- WHAT TO WORK ON -
After locating the line with "местным ремесленникам, традициям" below, output it and each following line exactly, stopping after the line with "Attention il faut sur". No pictures.

- SUPPLIED DATA -
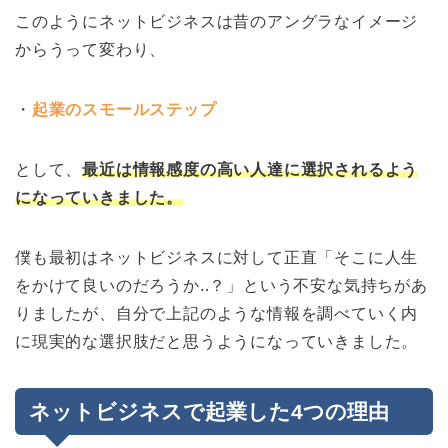
このようにネットビジネスは昔のアングラなイメージ
からうって変わり、
・
起業のスモールステップ
として、
最近は情報感度の高い人達に選択されるよう
になっていきました。
僕も最初はネットビジネスに対して正直「そこに人生
をかけて良いのだろうか..？」という不安な気持ちがあ
りましたが、自分で上記のような情報を調べていく内
に現実的な選択肢だと思うようになっていきました。
ネットビジネスで起業した4つの理由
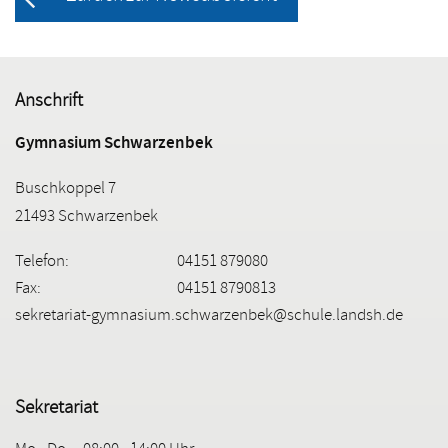
Anschrift
Gymnasium Schwarzenbek
Buschkoppel 7
21493 Schwarzenbek
Telefon:
04151 879080
Fax:
04151 8790813
sekretariat-gymnasium.schwarzenbek@schule.landsh.de
Sekretariat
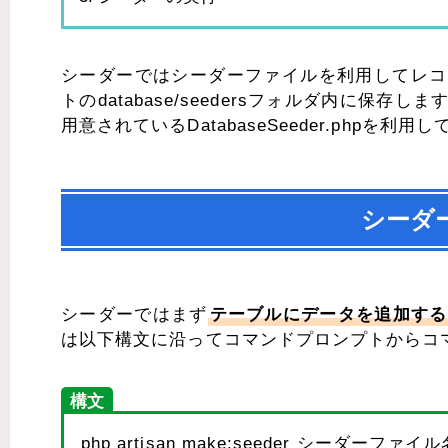
シーダーではシーダーファイルを利用してレコ
トのdatabase/seedersフォルダ内に
用意されているDatabaseSeeder.phpを
シーダ
シーダーではまず
テーブルにデータを追加する
は以下構文に沿ってコマンドプロンプトからコ
構文
php artisan make:seeder シーダーファイル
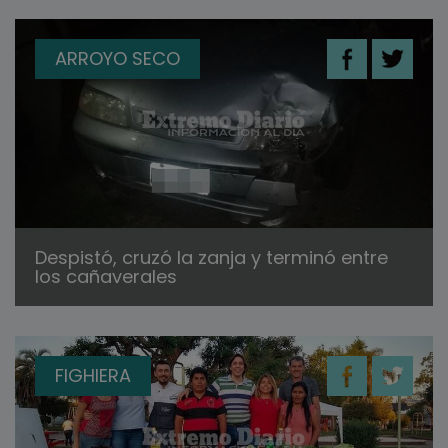
ARROYO SECO
Despistó, cruzó la zanja y terminó entre
los cañaverales
FIGHIERA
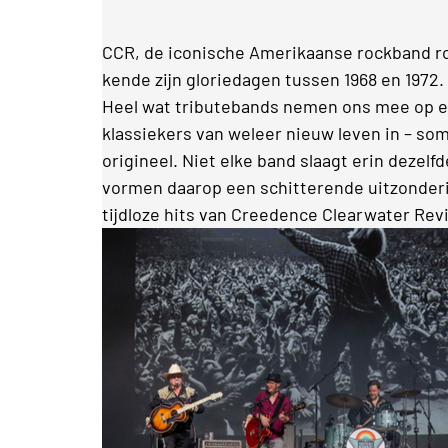
CCR, de iconische Amerikaanse rockband ron
kende zijn gloriedagen tussen 1968 en 1972
Heel wat tributebands nemen ons mee op een
klassiekers van weleer nieuw leven in – som
origineel. Niet elke band slaagt erin dezel
vormen daarop een schitterende uitzonderi
tijdloze hits van Creedence Clearwater Revi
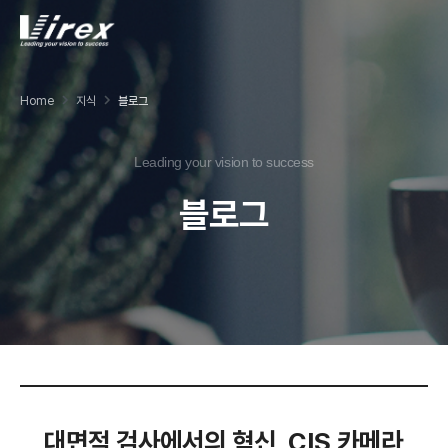
Home
지식
블로그
Leading your vision to success
블로그
대면적 검사에서의 혁신, CIS 카메라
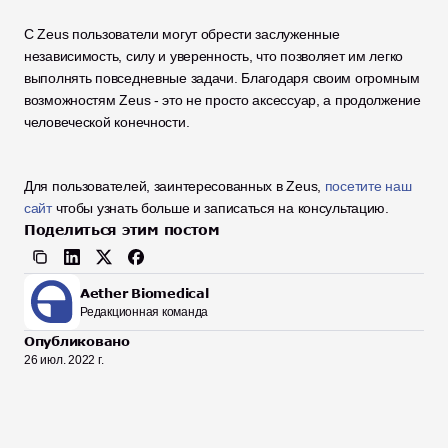
С Zeus пользователи могут обрести заслуженные 
независимость, силу и уверенность, что позволяет им легко 
выполнять повседневные задачи. Благодаря своим огромным 
возможностям Zeus - это не просто аксессуар, а продолжение 
человеческой конечности. 
Для пользователей, заинтересованных в Zeus, 
посетите наш 
сайт
 чтобы узнать больше и записаться на консультацию.
Поделиться этим постом
Aether Biomedical
Редакционная команда
Опубликовано
26 июл. 2022 г.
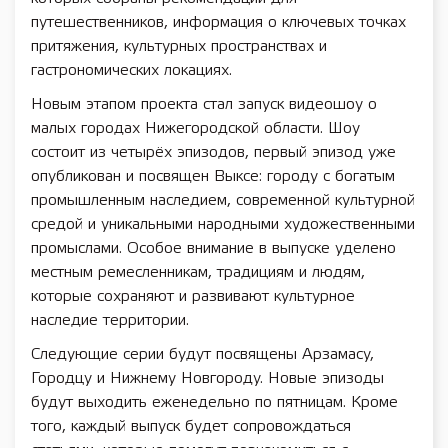
путешественников, информация о ключевых точках
притяжения, культурных пространствах и
гастрономических локациях.
Новым этапом проекта стал запуск видеошоу о
малых городах Нижегородской области. Шоу
состоит из четырёх эпизодов, первый эпизод уже
опубликован и посвящен Выксе: городу с богатым
промышленным наследием, современной культурной
средой и уникальными народными художественными
промыслами. Особое внимание в выпуске уделено
местным ремесленникам, традициям и людям,
которые сохраняют и развивают культурное
наследие территории.
Следующие серии будут посвящены Арзамасу,
Городцу и Нижнему Новгороду. Новые эпизоды
будут выходить еженедельно по пятницам. Кроме
того, каждый выпуск будет сопровождаться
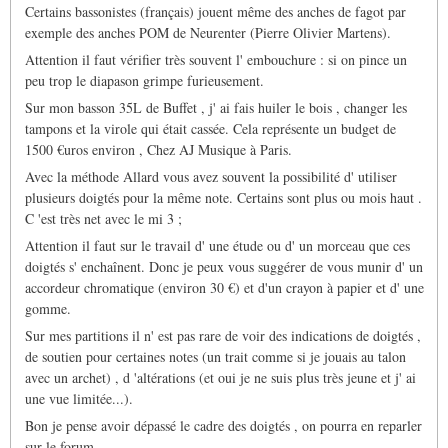
Certains bassonistes (français) jouent même des anches de fagot par
exemple des anches POM de Neurenter (Pierre Olivier Martens).
Attention il faut vérifier très souvent l' embouchure : si on pince un
peu trop le diapason grimpe furieusement.
Sur mon basson 35L de Buffet , j' ai fais huiler le bois , changer les
tampons et la virole qui était cassée. Cela représente un budget de
1500 €uros environ , Chez AJ Musique à Paris.
Avec la méthode Allard vous avez souvent la possibilité d' utiliser
plusieurs doigtés pour la même note. Certains sont plus ou mois haut .
C 'est très net avec le mi 3 ;
Attention il faut sur le travail d' une étude ou d' un morceau que ces
doigtés s' enchaînent. Donc je peux vous suggérer de vous munir d' un
accordeur chromatique (environ 30 €) et d'un crayon à papier et d' une
gomme.
Sur mes partitions il n' est pas rare de voir des indications de doigtés ,
de soutien pour certaines notes (un trait comme si je jouais au talon
avec un archet) , d 'altérations (et oui je ne suis plus très jeune et j' ai
une vue limitée...).
Bon je pense avoir dépassé le cadre des doigtés , on pourra en reparler
sur le forum.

- EXERCISE ANSWER -
местным ремесленникам, традициям и людям,
которые сохраняют и развивают культурное
наследие территории.
Следующие серии будут посвящены Арзамасу,
Городцу и Нижнему Новгороду. Новые эпизоды
будут выходить еженедельно по пятницам. Кроме
того, каждый выпуск будет сопровождаться
Certains bassonistes (français) jouent même des anches de fagot par
exemple des anches POM de Neurenter (Pierre Olivier Martens).
Attention il faut vérifier très souvent l' embouchure : si on pince un
peu trop le diapason grimpe furieusement.
Sur mon basson 35L de Buffet , j' ai fais huiler le bois , changer les
tampons et la virole qui était cassée. Cela représente un budget de
1500 €uros environ , Chez AJ Musique à Paris.
Avec la méthode Allard vous avez souvent la possibilité d' utiliser
plusieurs doigtés pour la même note. Certains sont plus ou mois haut .
C 'est très net avec le mi 3 ;
Attention il faut sur le travail d' une étude ou d' un morceau que ces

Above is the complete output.